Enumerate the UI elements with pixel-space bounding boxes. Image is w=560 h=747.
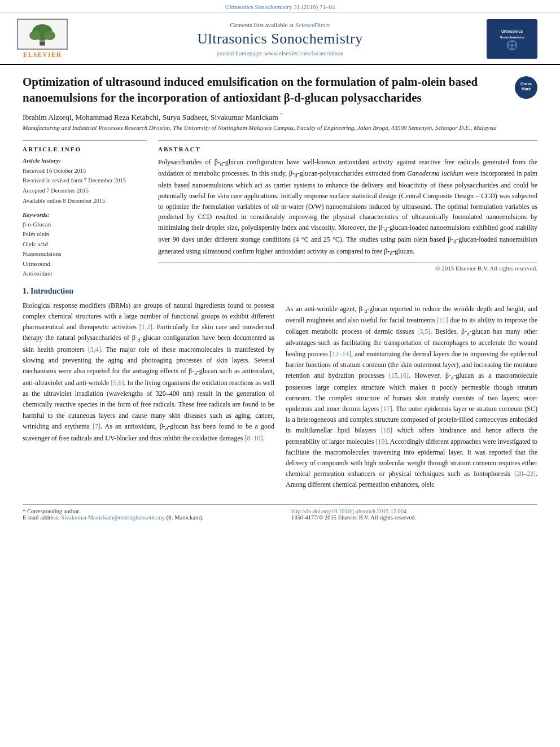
keyword-1: β-o-Glucan: [23, 220, 147, 229]
email-address[interactable]: Sivakumar.Manickam@nottingham.edu.my: [61, 514, 165, 521]
accepted-date: Accepted 7 December 2015: [23, 186, 147, 195]
keyword-4: Nanoemulsions: [23, 249, 147, 259]
crossmark-icon: Cross Mark: [516, 77, 536, 98]
email-note: (S. Manickam).: [167, 514, 204, 521]
article-info-heading: ARTICLE INFO: [23, 146, 147, 152]
email-label: E-mail address:: [23, 514, 60, 521]
available-date: Available online 8 December 2015: [23, 196, 147, 206]
crossmark-badge: Cross Mark: [515, 76, 537, 99]
journal-logo-text: Ultrasonics Sonochemistry: [492, 23, 532, 55]
intro-heading: 1. Introduction: [23, 287, 274, 296]
abstract-column: ABSTRACT Polysaccharides of β-d-glucan c…: [158, 141, 537, 279]
keywords-label: Keywords:: [23, 211, 147, 218]
email-line: E-mail address: Sivakumar.Manickam@notti…: [23, 514, 269, 521]
journal-center-info: Contents lists available at ScienceDirec…: [73, 21, 487, 56]
authors-line: Ibrahim Alzorqi, Mohammad Reza Ketabchi,…: [23, 112, 537, 122]
intro-left-column: 1. Introduction Biological response modi…: [23, 287, 274, 496]
affiliation-text: Manufacturing and Industrial Processes R…: [23, 124, 537, 132]
authors-text: Ibrahim Alzorqi, Mohammad Reza Ketabchi,…: [23, 112, 278, 121]
intro-paragraph-1: Biological response modifiers (BRMs) are…: [23, 300, 274, 444]
svg-text:Mark: Mark: [522, 87, 531, 91]
sciencedirect-line: Contents lists available at ScienceDirec…: [73, 21, 487, 28]
keyword-6: Antioxidant: [23, 269, 147, 278]
keyword-3: Oleic acid: [23, 239, 147, 249]
corresponding-note: * Corresponding author.: [23, 508, 269, 514]
svg-point-2: [29, 31, 41, 40]
intro-paragraph-right-1: As an anti-wrinkle agent, β-d-glucan rep…: [286, 304, 537, 491]
footnote-block: * Corresponding author. E-mail address: …: [23, 508, 269, 521]
journal-homepage: journal homepage: www.elsevier.com/locat…: [73, 50, 487, 56]
abstract-heading: ABSTRACT: [158, 146, 537, 152]
svg-text:Cross: Cross: [520, 82, 532, 86]
intro-right-column: As an anti-wrinkle agent, β-d-glucan rep…: [286, 287, 537, 496]
main-content: Optimization of ultrasound induced emuls…: [0, 65, 560, 526]
issn-text: 1350-4177/© 2015 Elsevier B.V. All right…: [291, 514, 537, 521]
homepage-url[interactable]: www.elsevier.com/locate/ultson: [264, 50, 343, 56]
article-title-section: Optimization of ultrasound induced emuls…: [23, 74, 537, 106]
journal-citation-bar: Ultrasonics Sonochemistry 31 (2016) 71–8…: [0, 0, 560, 13]
journal-logo-right: Ultrasonics Sonochemistry: [487, 19, 537, 59]
doi-link[interactable]: http://dx.doi.org/10.1016/j.ultsonch.201…: [291, 508, 537, 514]
article-info-column: ARTICLE INFO Article history: Received 1…: [23, 141, 147, 279]
article-title: Optimization of ultrasound induced emuls…: [23, 74, 515, 106]
us-journal-icon: Ultrasonics Sonochemistry: [492, 23, 532, 54]
article-info-abstract: ARTICLE INFO Article history: Received 1…: [23, 141, 537, 279]
svg-point-3: [44, 31, 55, 40]
introduction-section: 1. Introduction Biological response modi…: [23, 287, 537, 496]
sciencedirect-link[interactable]: ScienceDirect: [295, 21, 330, 28]
keyword-2: Palm olein: [23, 229, 147, 239]
svg-rect-4: [40, 42, 45, 45]
homepage-label: journal homepage:: [216, 50, 264, 56]
elsevier-logo: ELSEVIER: [11, 19, 73, 59]
keyword-5: Ultrasound: [23, 259, 147, 269]
elsevier-logo-image: [17, 19, 68, 50]
footer-section: * Corresponding author. E-mail address: …: [23, 504, 537, 521]
svg-text:Sonochemistry: Sonochemistry: [500, 36, 524, 39]
corresponding-mark: *: [280, 112, 283, 117]
contents-text: Contents lists available at: [230, 21, 294, 28]
svg-text:Ultrasonics: Ultrasonics: [501, 29, 523, 33]
abstract-text: Polysaccharides of β-d-glucan configurat…: [158, 157, 537, 258]
received-date: Received 16 October 2015: [23, 167, 147, 176]
journal-header: ELSEVIER Contents lists available at Sci…: [0, 13, 560, 65]
elsevier-tree-icon: [23, 21, 62, 48]
keywords-section: Keywords: β-o-Glucan Palm olein Oleic ac…: [23, 211, 147, 278]
journal-title: Ultrasonics Sonochemistry: [73, 30, 487, 47]
doi-issn-block: http://dx.doi.org/10.1016/j.ultsonch.201…: [291, 508, 537, 521]
revised-date: Received in revised form 7 December 2015: [23, 176, 147, 185]
copyright-text: © 2015 Elsevier B.V. All rights reserved…: [158, 262, 537, 272]
article-history-label: Article history:: [23, 157, 147, 164]
elsevier-brand-name: ELSEVIER: [23, 51, 62, 59]
journal-citation-text: Ultrasonics Sonochemistry 31 (2016) 71–8…: [225, 3, 335, 10]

• • • • • • •

Problem
Reproduce each line above precisely, with no pictures.

Response for this exercise
Enumerate the UI elements with pixel-space bounding boxes. Image is w=560 h=747.
keyword-1: β-o-Glucan: [23, 220, 147, 229]
email-address[interactable]: Sivakumar.Manickam@nottingham.edu.my: [61, 514, 165, 521]
accepted-date: Accepted 7 December 2015: [23, 186, 147, 195]
keyword-4: Nanoemulsions: [23, 249, 147, 259]
crossmark-icon: Cross Mark: [516, 77, 536, 98]
email-note: (S. Manickam).: [167, 514, 204, 521]
article-info-heading: ARTICLE INFO: [23, 146, 147, 152]
email-label: E-mail address:: [23, 514, 60, 521]
available-date: Available online 8 December 2015: [23, 196, 147, 206]
crossmark-badge: Cross Mark: [515, 76, 537, 99]
journal-logo-text: Ultrasonics Sonochemistry: [492, 23, 532, 55]
intro-heading: 1. Introduction: [23, 287, 274, 296]
abstract-column: ABSTRACT Polysaccharides of β-d-glucan c…: [158, 141, 537, 279]
keywords-label: Keywords:: [23, 211, 147, 218]
email-line: E-mail address: Sivakumar.Manickam@notti…: [23, 514, 269, 521]
journal-center-info: Contents lists available at ScienceDirec…: [73, 21, 487, 56]
authors-line: Ibrahim Alzorqi, Mohammad Reza Ketabchi,…: [23, 112, 537, 122]
intro-left-column: 1. Introduction Biological response modi…: [23, 287, 274, 496]
affiliation-text: Manufacturing and Industrial Processes R…: [23, 124, 537, 132]
authors-text: Ibrahim Alzorqi, Mohammad Reza Ketabchi,…: [23, 112, 278, 121]
intro-paragraph-1: Biological response modifiers (BRMs) are…: [23, 300, 274, 444]
svg-text:Mark: Mark: [522, 87, 531, 91]
sciencedirect-line: Contents lists available at ScienceDirec…: [73, 21, 487, 28]
keyword-6: Antioxidant: [23, 269, 147, 278]
keyword-3: Oleic acid: [23, 239, 147, 249]
corresponding-note: * Corresponding author.: [23, 508, 269, 514]
svg-point-2: [29, 31, 41, 40]
intro-paragraph-right-1: As an anti-wrinkle agent, β-d-glucan rep…: [286, 304, 537, 491]
footnote-block: * Corresponding author. E-mail address: …: [23, 508, 269, 521]
journal-homepage: journal homepage: www.elsevier.com/locat…: [73, 50, 487, 56]
abstract-heading: ABSTRACT: [158, 146, 537, 152]
svg-text:Cross: Cross: [520, 82, 532, 86]
intro-right-column: As an anti-wrinkle agent, β-d-glucan rep…: [286, 287, 537, 496]
main-content: Optimization of ultrasound induced emuls…: [0, 65, 560, 526]
issn-text: 1350-4177/© 2015 Elsevier B.V. All right…: [291, 514, 537, 521]
homepage-url[interactable]: www.elsevier.com/locate/ultson: [264, 50, 343, 56]
article-title-section: Optimization of ultrasound induced emuls…: [23, 74, 537, 106]
journal-citation-bar: Ultrasonics Sonochemistry 31 (2016) 71–8…: [0, 0, 560, 13]
journal-logo-right: Ultrasonics Sonochemistry: [487, 19, 537, 59]
doi-link[interactable]: http://dx.doi.org/10.1016/j.ultsonch.201…: [291, 508, 537, 514]
article-info-column: ARTICLE INFO Article history: Received 1…: [23, 141, 147, 279]
article-title: Optimization of ultrasound induced emuls…: [23, 74, 515, 106]
us-journal-icon: Ultrasonics Sonochemistry: [492, 23, 532, 54]
article-info-abstract: ARTICLE INFO Article history: Received 1…: [23, 141, 537, 279]
svg-point-3: [44, 31, 55, 40]
introduction-section: 1. Introduction Biological response modi…: [23, 287, 537, 496]
sciencedirect-link[interactable]: ScienceDirect: [295, 21, 330, 28]
keyword-2: Palm olein: [23, 229, 147, 239]
svg-rect-4: [40, 42, 45, 45]
homepage-label: journal homepage:: [216, 50, 264, 56]
elsevier-logo: ELSEVIER: [11, 19, 73, 59]
keyword-5: Ultrasound: [23, 259, 147, 269]
elsevier-logo-image: [17, 19, 68, 50]
footer-section: * Corresponding author. E-mail address: …: [23, 504, 537, 521]
svg-text:Sonochemistry: Sonochemistry: [500, 36, 524, 39]
corresponding-mark: *: [280, 112, 283, 117]
contents-text: Contents lists available at: [230, 21, 294, 28]
svg-text:Ultrasonics: Ultrasonics: [501, 29, 523, 33]
abstract-text: Polysaccharides of β-d-glucan configurat…: [158, 157, 537, 258]
received-date: Received 16 October 2015: [23, 167, 147, 176]
journal-header: ELSEVIER Contents lists available at Sci…: [0, 13, 560, 65]
elsevier-tree-icon: [23, 21, 62, 48]
keywords-section: Keywords: β-o-Glucan Palm olein Oleic ac…: [23, 211, 147, 278]
journal-title: Ultrasonics Sonochemistry: [73, 30, 487, 47]
doi-issn-block: http://dx.doi.org/10.1016/j.ultsonch.201…: [291, 508, 537, 521]
revised-date: Received in revised form 7 December 2015: [23, 176, 147, 185]
copyright-text: © 2015 Elsevier B.V. All rights reserved…: [158, 262, 537, 272]
article-history-label: Article history:: [23, 157, 147, 164]
elsevier-brand-name: ELSEVIER: [23, 51, 62, 59]
journal-citation-text: Ultrasonics Sonochemistry 31 (2016) 71–8…: [225, 3, 335, 10]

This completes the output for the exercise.